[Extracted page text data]
--- START ---

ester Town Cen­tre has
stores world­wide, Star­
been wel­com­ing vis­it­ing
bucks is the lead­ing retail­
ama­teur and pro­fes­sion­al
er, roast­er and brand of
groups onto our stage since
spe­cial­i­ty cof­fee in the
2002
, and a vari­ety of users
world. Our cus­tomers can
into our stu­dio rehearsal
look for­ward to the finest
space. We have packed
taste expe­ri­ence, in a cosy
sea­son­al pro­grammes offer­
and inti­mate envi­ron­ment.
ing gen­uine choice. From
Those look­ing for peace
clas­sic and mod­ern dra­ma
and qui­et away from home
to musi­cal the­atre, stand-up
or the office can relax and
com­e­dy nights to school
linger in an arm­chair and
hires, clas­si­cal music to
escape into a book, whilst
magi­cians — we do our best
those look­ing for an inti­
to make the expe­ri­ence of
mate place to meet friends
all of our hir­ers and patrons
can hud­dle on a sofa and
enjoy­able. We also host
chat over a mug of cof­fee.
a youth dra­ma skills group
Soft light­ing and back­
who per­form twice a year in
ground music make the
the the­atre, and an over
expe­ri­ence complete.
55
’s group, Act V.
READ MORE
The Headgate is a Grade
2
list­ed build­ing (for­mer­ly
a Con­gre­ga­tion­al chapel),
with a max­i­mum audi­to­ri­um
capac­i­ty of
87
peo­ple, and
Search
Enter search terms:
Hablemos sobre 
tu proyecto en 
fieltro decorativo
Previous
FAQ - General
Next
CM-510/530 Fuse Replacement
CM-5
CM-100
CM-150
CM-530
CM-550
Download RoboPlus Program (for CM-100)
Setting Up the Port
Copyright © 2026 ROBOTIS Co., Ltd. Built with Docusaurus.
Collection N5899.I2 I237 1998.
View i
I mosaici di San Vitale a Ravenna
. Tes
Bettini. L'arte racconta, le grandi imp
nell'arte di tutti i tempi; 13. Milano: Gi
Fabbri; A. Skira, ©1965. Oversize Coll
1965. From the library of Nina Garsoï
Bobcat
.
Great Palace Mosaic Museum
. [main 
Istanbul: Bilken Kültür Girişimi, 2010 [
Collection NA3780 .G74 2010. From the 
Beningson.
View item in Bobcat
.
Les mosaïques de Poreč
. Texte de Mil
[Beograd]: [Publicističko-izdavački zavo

--- END ---
--- START ---

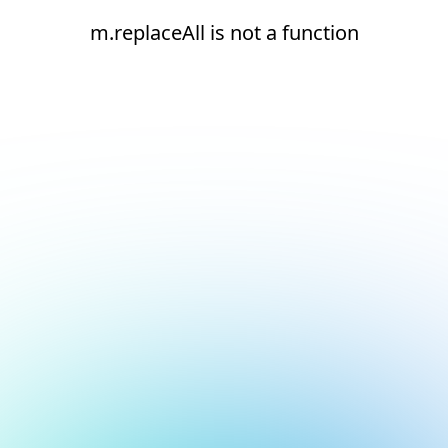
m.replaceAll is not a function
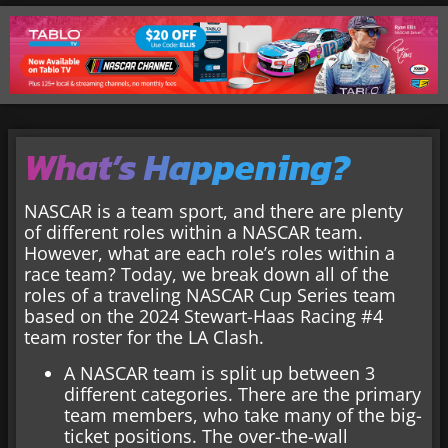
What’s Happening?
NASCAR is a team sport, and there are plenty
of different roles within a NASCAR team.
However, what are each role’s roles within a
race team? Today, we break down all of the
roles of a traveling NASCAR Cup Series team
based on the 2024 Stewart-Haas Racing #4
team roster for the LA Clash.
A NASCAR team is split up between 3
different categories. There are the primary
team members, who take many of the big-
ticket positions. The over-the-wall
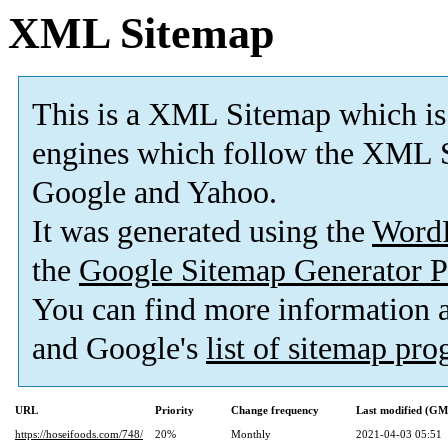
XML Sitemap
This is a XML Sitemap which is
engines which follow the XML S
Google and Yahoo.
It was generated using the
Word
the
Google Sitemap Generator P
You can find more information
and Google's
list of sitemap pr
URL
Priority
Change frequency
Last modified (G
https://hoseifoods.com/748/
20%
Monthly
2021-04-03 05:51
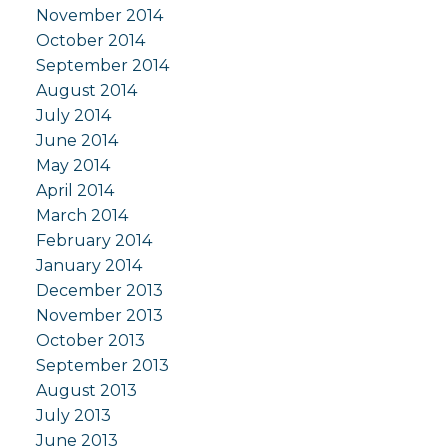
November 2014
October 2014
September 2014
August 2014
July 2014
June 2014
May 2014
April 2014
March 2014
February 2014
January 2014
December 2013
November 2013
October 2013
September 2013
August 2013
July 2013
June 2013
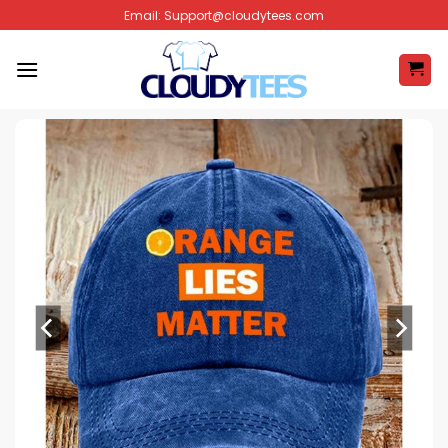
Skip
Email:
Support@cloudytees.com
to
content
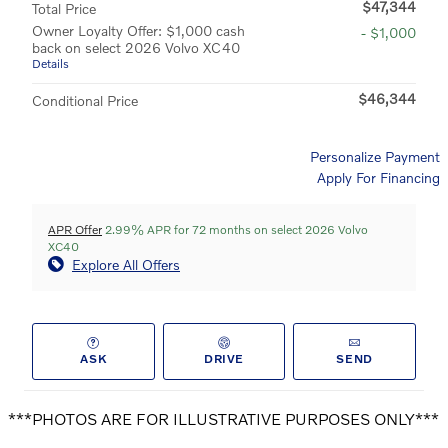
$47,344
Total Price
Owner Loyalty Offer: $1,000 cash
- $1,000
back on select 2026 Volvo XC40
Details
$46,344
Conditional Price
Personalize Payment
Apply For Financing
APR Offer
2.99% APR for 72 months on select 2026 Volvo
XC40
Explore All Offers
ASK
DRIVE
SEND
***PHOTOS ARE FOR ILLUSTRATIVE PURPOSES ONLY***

--- END ---

### WORK TO BE COMPLETED:
Show every line above where "roles" is found.

### THE COMPLETED TASK:
of different roles within a NASCAR team.
However, what are each role’s roles within a
roles of a traveling NASCAR Cup Series team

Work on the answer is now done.